India has made great advances as a democratic country. From the outset, it set out to assist the erstwhile untouchable castes to get education and government jobs. The spread of democracy expanded to the point where many of the previously ostracized groups have become important political actors thus empowering themselves and their communities. The need to empower backward classes forms an important basis of our politics and constitution.
But one extremely important area has been impervious to governmental or judicial reform — the manner in which India’s police handles its citizens, especially those who have been taken into custody on suspicion of having committed a crime. In Mr. Advani’s own words, the system is “barbaric”.
Beating of prisoners is routine as are the more “refined” means of torture such as the roller treatment and electric shocks. Some have argued that the current trend towards narco-tests — themselves of questionable value — are a means of lessening the brutality of torture.
One of the important negative consequences of the routine use of torture by the police is that it discourages the use of forensics and scientific investigation by the police. After all it is much easier to beat a confession out of a suspect than to painstakingly build up a fool proof case that will result in the conviction of a suspect. This is why, Mr Advani, right-thinking people oppose the key provision of POTA— the recognition of the legitimacy of a confession before the police.
India’s political class, bureaucracy or judiciary have made no effort to do something about this. The judiciary understands well what “police custody” usually means. Through a 1997 observation, the Supreme Court directed the government to take all steps necessary to prevent torture in the country. But little has changed. We also have wonderful laws about the need for warrants to enter someone’s house, or the right to a lawyer and so on. Neither courts, nor the national and state human rights commissions have intervened to set the situation right.

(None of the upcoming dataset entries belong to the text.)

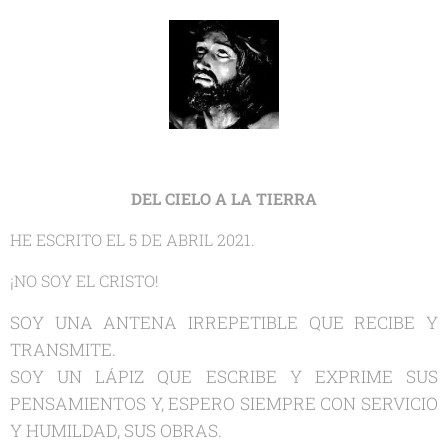
DEL CIELO A LA TIERRA
HE ESCRITO EL 5 DE ABRIL 2021.
¡NO SOY EL CRISTO!
SOY UNA ANTENA IRREPETIBLE QUE RECIBE Y
TRANSMITE.
SOY UN LÁPIZ QUE ESCRIBE Y EXPRIME SUS
PENSAMIENTOS Y, ESPERO SIEMPRE CON SERVICIO
Y HUMILDAD, SUS OBRAS.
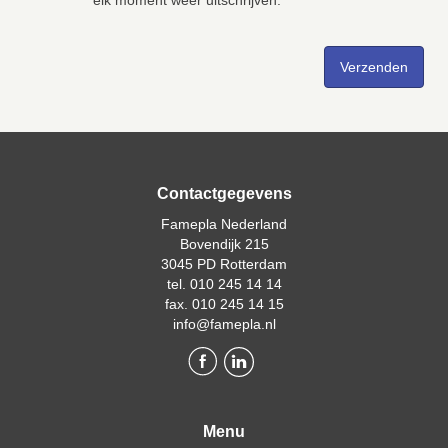
Contactgegevens
Famepla Nederland
Bovendijk 215
3045 PD Rotterdam
tel. 010 245 14 14
fax. 010 245 14 15
info@famepla.nl
Menu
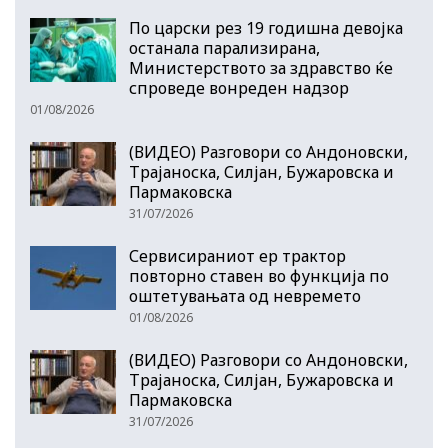
По царски рез 19 годишна девојка
останала парализирана,
Министерството за здравство ќе
спроведе вонреден надзор
01/08/2026
(ВИДЕО) Разговори со Андоновски,
Трајаноска, Силјан, Бужаровска и
Пармаковска
31/07/2026
Сервисираниот ер трактор
повторно ставен во функција по
оштетувањата од невремето
01/08/2026
(ВИДЕО) Разговори со Андоновски,
Трајаноска, Силјан, Бужаровска и
Пармаковска
31/07/2026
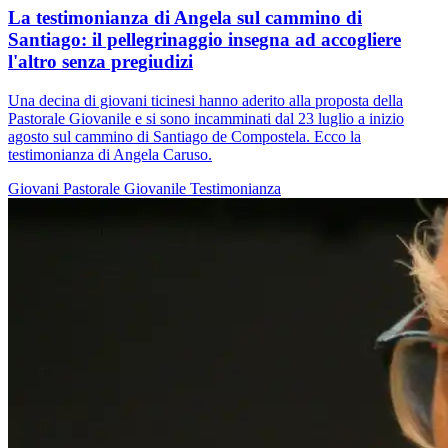
La testimonianza di Angela sul cammino di
Santiago: il pellegrinaggio insegna ad accogliere
l'altro senza pregiudizi
Una decina di giovani ticinesi hanno aderito alla proposta della
Pastorale Giovanile e si sono incamminati dal 23 luglio a inizio
agosto sul cammino di Santiago de Compostela. Ecco la
testimonianza di Angela Caruso.
Giovani
Pastorale Giovanile
Testimonianza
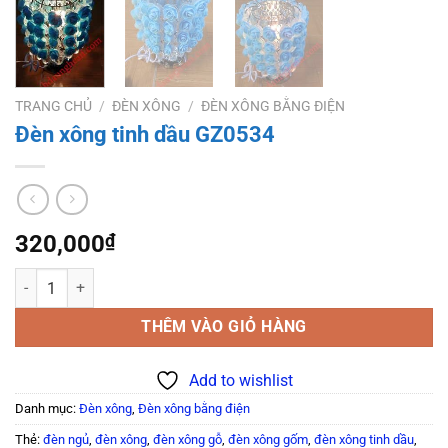
TRANG CHỦ
/
ĐÈN XÔNG
/
ĐÈN XÔNG BẰNG ĐIỆN
Đèn xông tinh dầu GZ0534
320,000
₫
Đèn xông tinh dầu GZ0534 số lượng
THÊM VÀO GIỎ HÀNG
Add to wishlist
Danh mục:
Đèn xông
,
Đèn xông bằng điện
Thẻ:
đèn ngủ
,
đèn xông
,
đèn xông gỗ
,
đèn xông gốm
,
đèn xông tinh dầu
,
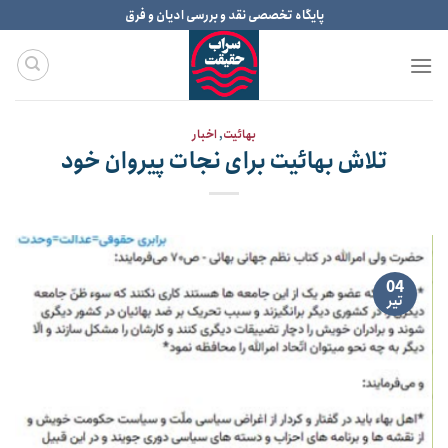
Ski
پایگاه تخصصی نقد و بررسی ادیان و فرق
t
conten
بهائیت
,
اخبار
تلاش بهائیت برای نجات پیروان خود
04
تیر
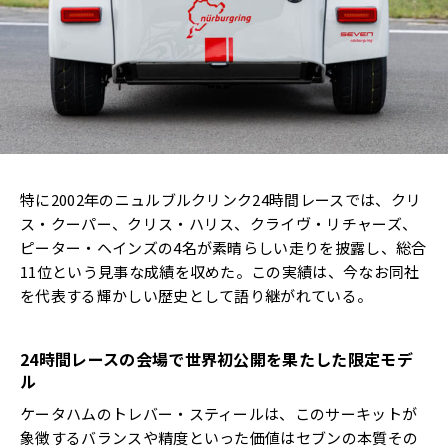
特に2002年のニュルブルクリンク24時間レースでは、クリ
ス・クーパー、クリス・ハリス、クライヴ・リチャーズ、
ピーター・ヘインズの4名が素晴らしい走りを披露し、総合
11位という見事な成績を収めた。この実績は、今なお同社
を代表する輝かしい歴史として語り継がれている。
24時間レースの会場で世界初公開を果たした限定モデ
ル
ケータハムのトレバー・スティールは、このサーキットが
象徴するバランスや精度といった価値はセブンの本質その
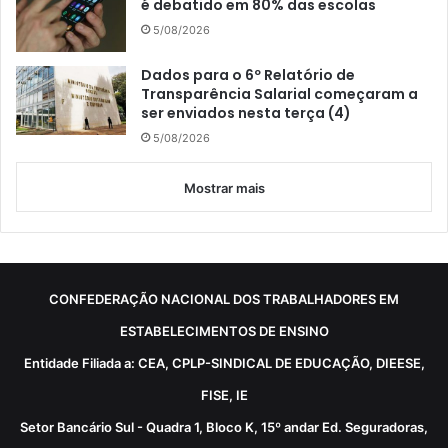
é debatido em 80% das escolas
5/08/2026
Dados para o 6º Relatório de
Transparência Salarial começaram a
ser enviados nesta terça (4)
5/08/2026
Mostrar mais
CONFEDERAÇÃO NACIONAL DOS TRABALHADORES EM
ESTABELECIMENTOS DE ENSINO
Entidade Filiada a: CEA, CPLP-SINDICAL DE EDUCAÇÃO, DIEESE,
FISE, IE
Setor Bancário Sul - Quadra 1, Bloco K, 15º andar Ed. Seguradoras,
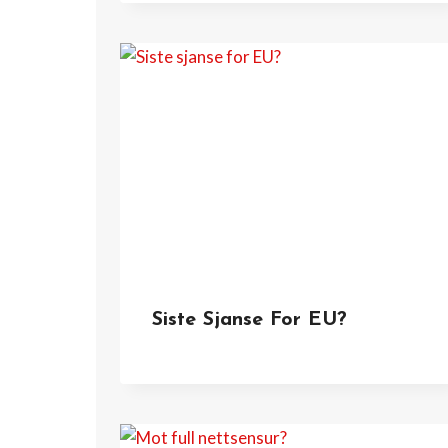
Siste Sjanse For EU?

India has very reluctantly signed the UN Convention against Torture and other Cruel, Inhuman and Degrading Treatment or Punishment (CAT) but has not ratified it on the claim that the domestic mechanisms — the independent judiciary, the Criminal procedure code and Indian penal code — are sufficient for preventing brutality and inhuman treatment. But this is a patent untruth.
What we need is the creation of independent groups and commissions that can investigate charges of police high-handedness and violence and obtain judicial redress. Only a zero-tolerance regime, policed by the people themselves can end this tyranny.
Terrorism is a fundamental challenge to liberal democracy. Just how much of a challenge is borne out by what happened to the US in the wake of Nine-Eleven when it created the Guantanamo prison, tortured suspects or ensured their torture at the hands of allies. If the citadel of liberal democracy crumbled with the speed that it did, you can imagine the challenge that India faces.
Yet when the Abu Ghraib scandal exploded there was outrage across the US. Guantanamo has become a bad word in the country.
In the US and other liberal democracies, there is a public abhorrence of torture and such degrading punishment. Most actions are seen as being an aberration from the norm.
Unfortunately, in India we are yet to see a consensus around the idea that torture is inhuman and has no place in a democratic and civilised society which we assume we live in.
Leaders like Mr Advani can do signal service by sensitising the people to the illegalities being done in the name of fighting terrorism.
But he can make a difference only if he demands that all Indians — Hindu, Muslim or Christian — be treated equally before the law and with the assumption that they are innocent until proved guilty in
a court of law, not the police station.